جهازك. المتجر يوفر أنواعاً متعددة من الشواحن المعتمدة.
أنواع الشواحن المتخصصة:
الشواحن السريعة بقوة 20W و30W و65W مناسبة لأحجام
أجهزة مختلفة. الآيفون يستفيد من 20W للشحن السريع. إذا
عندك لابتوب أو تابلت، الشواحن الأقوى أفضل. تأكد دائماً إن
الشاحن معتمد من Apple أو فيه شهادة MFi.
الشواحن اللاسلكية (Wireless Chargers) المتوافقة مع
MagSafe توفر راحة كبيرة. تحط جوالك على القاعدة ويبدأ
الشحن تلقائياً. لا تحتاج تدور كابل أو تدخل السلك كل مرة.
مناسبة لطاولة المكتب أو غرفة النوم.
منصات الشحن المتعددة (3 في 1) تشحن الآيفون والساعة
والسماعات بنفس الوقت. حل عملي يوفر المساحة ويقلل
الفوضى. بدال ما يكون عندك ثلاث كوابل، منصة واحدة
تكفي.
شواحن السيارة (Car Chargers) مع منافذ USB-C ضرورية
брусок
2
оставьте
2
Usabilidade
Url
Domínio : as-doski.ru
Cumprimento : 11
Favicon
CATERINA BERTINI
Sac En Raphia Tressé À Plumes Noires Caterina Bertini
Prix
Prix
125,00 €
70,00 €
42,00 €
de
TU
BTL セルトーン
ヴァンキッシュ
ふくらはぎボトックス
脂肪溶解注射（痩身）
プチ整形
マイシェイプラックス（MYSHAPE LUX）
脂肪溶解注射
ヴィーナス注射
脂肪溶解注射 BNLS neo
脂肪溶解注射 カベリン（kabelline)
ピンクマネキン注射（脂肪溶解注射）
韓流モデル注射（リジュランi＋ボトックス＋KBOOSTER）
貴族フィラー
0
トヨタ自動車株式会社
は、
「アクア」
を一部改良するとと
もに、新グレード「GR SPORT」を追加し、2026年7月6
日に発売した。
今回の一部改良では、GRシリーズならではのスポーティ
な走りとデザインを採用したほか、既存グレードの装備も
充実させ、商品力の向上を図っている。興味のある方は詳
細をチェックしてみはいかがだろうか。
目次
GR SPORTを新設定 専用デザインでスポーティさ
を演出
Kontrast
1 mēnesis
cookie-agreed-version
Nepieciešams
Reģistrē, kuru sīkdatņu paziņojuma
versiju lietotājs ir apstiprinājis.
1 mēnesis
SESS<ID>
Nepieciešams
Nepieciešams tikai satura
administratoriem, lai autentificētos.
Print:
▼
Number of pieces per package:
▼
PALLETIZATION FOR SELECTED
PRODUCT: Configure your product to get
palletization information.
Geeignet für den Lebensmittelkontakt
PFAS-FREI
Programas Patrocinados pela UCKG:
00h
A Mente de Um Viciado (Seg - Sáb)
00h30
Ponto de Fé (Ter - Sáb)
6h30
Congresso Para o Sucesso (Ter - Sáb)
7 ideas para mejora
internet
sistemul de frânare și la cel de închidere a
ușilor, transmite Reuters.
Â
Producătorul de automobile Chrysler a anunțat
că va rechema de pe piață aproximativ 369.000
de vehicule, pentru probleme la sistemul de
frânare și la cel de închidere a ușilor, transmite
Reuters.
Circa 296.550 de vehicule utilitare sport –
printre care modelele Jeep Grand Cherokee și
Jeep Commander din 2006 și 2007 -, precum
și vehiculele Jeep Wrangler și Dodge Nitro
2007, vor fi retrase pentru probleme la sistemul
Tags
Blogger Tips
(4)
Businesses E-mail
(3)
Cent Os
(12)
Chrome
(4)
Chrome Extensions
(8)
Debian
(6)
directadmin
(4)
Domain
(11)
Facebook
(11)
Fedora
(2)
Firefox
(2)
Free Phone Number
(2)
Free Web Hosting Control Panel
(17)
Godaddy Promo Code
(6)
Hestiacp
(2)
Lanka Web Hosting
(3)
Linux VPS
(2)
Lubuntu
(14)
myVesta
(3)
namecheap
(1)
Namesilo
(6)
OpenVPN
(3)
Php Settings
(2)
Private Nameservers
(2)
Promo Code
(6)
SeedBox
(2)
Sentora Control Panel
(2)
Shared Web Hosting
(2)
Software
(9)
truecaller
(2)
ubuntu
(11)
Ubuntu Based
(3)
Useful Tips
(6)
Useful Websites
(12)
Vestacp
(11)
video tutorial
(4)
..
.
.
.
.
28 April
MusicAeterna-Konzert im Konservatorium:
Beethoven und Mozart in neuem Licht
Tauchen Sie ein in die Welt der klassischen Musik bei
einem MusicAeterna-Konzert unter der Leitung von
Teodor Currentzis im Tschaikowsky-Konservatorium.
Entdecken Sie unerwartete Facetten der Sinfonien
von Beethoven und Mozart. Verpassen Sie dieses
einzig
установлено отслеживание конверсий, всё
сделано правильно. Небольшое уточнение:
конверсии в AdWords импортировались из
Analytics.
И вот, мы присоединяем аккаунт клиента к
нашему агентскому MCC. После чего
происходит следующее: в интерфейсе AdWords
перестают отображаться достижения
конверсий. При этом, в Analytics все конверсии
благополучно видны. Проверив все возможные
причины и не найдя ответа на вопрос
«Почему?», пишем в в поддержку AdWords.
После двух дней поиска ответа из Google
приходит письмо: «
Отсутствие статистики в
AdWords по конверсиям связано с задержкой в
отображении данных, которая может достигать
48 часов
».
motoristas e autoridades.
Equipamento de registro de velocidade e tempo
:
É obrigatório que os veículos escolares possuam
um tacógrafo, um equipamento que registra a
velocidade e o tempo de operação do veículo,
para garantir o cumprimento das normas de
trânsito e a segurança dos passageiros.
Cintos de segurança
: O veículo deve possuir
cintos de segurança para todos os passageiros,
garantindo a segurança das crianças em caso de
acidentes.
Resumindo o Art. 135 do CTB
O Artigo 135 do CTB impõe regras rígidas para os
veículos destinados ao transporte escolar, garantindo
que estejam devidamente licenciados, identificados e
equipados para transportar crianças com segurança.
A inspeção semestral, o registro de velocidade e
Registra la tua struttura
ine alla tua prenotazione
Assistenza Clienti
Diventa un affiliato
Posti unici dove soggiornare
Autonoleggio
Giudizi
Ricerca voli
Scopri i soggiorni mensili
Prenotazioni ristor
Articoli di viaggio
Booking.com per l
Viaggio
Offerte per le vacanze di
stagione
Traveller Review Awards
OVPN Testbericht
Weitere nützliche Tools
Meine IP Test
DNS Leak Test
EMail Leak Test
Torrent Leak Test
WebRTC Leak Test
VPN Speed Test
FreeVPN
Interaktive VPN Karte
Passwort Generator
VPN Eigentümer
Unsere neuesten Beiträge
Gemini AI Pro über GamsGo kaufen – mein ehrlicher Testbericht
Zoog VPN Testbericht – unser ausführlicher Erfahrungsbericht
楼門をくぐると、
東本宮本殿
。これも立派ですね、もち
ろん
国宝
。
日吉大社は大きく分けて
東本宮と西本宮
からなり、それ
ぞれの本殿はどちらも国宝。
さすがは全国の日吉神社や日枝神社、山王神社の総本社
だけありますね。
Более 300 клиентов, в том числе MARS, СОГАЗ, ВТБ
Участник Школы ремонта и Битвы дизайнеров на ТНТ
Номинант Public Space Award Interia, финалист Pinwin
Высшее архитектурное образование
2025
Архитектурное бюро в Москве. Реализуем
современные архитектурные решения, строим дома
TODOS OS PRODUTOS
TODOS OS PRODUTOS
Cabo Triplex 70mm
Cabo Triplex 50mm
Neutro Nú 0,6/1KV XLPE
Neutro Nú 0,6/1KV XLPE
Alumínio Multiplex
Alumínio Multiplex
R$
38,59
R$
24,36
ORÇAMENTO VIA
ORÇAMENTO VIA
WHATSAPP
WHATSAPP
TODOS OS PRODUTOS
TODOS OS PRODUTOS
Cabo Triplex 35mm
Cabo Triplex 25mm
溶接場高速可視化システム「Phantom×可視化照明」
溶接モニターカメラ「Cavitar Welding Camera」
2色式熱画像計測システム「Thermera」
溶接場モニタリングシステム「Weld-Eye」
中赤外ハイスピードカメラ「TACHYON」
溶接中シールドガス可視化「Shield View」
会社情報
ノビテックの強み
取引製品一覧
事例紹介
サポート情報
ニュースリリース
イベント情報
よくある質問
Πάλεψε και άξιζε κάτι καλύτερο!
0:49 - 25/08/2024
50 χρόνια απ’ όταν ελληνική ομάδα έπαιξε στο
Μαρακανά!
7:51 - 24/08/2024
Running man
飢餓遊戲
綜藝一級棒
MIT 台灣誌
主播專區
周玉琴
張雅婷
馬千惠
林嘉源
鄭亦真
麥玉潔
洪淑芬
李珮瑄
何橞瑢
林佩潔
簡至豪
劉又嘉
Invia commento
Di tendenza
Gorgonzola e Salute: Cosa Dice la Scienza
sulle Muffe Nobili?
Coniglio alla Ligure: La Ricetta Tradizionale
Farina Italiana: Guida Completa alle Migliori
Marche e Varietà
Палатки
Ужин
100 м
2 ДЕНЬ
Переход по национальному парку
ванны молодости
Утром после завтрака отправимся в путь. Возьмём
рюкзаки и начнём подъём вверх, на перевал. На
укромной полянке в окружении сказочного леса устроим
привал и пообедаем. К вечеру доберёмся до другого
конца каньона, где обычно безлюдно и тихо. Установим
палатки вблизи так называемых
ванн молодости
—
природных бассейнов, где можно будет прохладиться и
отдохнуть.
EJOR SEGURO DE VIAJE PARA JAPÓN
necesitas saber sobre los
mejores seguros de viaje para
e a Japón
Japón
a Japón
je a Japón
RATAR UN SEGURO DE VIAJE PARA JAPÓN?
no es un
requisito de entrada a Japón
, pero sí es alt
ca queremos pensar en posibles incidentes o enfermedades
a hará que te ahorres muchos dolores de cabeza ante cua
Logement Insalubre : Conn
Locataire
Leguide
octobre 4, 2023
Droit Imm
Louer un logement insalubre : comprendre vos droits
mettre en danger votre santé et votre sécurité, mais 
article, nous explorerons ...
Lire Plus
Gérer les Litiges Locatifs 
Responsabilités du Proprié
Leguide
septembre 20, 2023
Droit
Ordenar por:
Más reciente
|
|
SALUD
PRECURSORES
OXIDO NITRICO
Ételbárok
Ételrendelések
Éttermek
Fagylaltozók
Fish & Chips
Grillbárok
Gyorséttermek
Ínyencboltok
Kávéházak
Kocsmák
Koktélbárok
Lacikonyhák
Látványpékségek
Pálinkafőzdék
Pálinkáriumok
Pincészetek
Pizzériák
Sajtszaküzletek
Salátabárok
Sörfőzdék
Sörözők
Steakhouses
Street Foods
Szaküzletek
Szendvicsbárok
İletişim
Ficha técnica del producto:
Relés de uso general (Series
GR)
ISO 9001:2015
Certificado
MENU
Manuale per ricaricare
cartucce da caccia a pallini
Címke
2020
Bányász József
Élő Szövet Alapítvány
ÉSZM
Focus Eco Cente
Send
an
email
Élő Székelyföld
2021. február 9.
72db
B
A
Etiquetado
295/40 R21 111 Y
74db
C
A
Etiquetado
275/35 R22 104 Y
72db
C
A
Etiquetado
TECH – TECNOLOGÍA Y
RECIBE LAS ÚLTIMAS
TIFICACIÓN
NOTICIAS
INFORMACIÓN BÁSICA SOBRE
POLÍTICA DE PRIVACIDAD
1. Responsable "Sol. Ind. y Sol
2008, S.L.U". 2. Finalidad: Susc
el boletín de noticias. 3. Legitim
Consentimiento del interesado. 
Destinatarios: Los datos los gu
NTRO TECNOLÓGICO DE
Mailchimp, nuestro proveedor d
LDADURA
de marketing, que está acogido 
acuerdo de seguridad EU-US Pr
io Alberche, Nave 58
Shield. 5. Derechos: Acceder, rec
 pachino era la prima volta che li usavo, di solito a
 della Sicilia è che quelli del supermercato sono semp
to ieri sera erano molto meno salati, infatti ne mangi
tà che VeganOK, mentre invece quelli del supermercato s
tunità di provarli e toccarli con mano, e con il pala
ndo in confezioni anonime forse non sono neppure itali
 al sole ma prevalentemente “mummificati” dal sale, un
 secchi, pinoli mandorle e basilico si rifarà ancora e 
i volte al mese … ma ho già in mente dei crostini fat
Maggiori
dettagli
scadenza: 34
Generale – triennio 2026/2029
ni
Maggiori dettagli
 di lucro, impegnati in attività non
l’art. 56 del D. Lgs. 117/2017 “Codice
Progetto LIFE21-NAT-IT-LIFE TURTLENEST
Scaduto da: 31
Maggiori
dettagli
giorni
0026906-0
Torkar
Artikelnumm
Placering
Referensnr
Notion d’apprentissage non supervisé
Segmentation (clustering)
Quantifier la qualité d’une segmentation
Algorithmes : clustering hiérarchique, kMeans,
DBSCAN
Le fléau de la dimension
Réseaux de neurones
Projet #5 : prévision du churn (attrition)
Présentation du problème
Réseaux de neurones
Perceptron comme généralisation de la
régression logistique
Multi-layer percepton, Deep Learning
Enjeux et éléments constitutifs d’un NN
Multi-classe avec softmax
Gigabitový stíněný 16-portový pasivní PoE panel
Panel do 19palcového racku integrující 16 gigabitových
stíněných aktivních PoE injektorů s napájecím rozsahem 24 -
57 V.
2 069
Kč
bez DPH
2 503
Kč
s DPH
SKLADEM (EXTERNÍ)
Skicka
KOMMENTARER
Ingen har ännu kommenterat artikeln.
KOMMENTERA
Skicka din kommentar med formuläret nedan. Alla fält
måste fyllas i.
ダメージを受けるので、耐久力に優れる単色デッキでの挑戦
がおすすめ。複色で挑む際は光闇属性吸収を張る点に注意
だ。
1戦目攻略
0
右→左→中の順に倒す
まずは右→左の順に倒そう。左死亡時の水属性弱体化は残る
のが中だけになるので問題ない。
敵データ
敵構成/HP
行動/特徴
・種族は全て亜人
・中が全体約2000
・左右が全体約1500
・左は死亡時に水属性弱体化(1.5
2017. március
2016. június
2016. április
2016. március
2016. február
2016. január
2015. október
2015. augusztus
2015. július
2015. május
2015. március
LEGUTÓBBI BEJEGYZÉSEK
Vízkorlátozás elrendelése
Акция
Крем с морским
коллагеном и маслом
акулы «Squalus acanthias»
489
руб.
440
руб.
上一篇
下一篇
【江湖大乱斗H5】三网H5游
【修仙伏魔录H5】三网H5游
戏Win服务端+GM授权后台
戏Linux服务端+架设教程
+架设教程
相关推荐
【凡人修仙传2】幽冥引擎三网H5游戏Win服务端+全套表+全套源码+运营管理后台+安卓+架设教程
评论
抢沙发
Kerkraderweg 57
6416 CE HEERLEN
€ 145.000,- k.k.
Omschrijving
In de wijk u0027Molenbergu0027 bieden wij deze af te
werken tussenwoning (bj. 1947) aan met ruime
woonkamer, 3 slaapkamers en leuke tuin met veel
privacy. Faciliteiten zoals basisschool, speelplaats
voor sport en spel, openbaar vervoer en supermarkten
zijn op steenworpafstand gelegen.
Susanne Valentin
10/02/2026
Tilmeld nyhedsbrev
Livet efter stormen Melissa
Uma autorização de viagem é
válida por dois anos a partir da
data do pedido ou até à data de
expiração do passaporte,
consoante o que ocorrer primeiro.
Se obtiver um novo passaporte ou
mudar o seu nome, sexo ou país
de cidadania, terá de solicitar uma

+---+

Task requirements »
Would you quote everything above from the line containing "Teodor Currentzis im" down to the line containing "trânsito e a segurança dos passageiros."? Include both of those lines and nothing else.

Written answer »
Teodor Currentzis im Tschaikowsky-Konservatorium.
Entdecken Sie unerwartete Facetten der Sinfonien
von Beethoven und Mozart. Verpassen Sie dieses
einzig
установлено отслеживание конверсий, всё
сделано правильно. Небольшое уточнение:
конверсии в AdWords импортировались из
Analytics.
И вот, мы присоединяем аккаунт клиента к
нашему агентскому MCC. После чего
происходит следующее: в интерфейсе AdWords
перестают отображаться достижения
конверсий. При этом, в Analytics все конверсии
благополучно видны. Проверив все возможные
причины и не найдя ответа на вопрос
«Почему?», пишем в в поддержку AdWords.
После двух дней поиска ответа из Google
приходит письмо: «
Отсутствие статистики в
AdWords по конверсиям связано с задержкой в
отображении данных, которая может достигать
48 часов
».
motoristas e autoridades.
Equipamento de registro de velocidade e tempo
:
É obrigatório que os veículos escolares possuam
um tacógrafo, um equipamento que registra a
velocidade e o tempo de operação do veículo,
para garantir o cumprimento das normas de
trânsito e a segurança dos passageiros.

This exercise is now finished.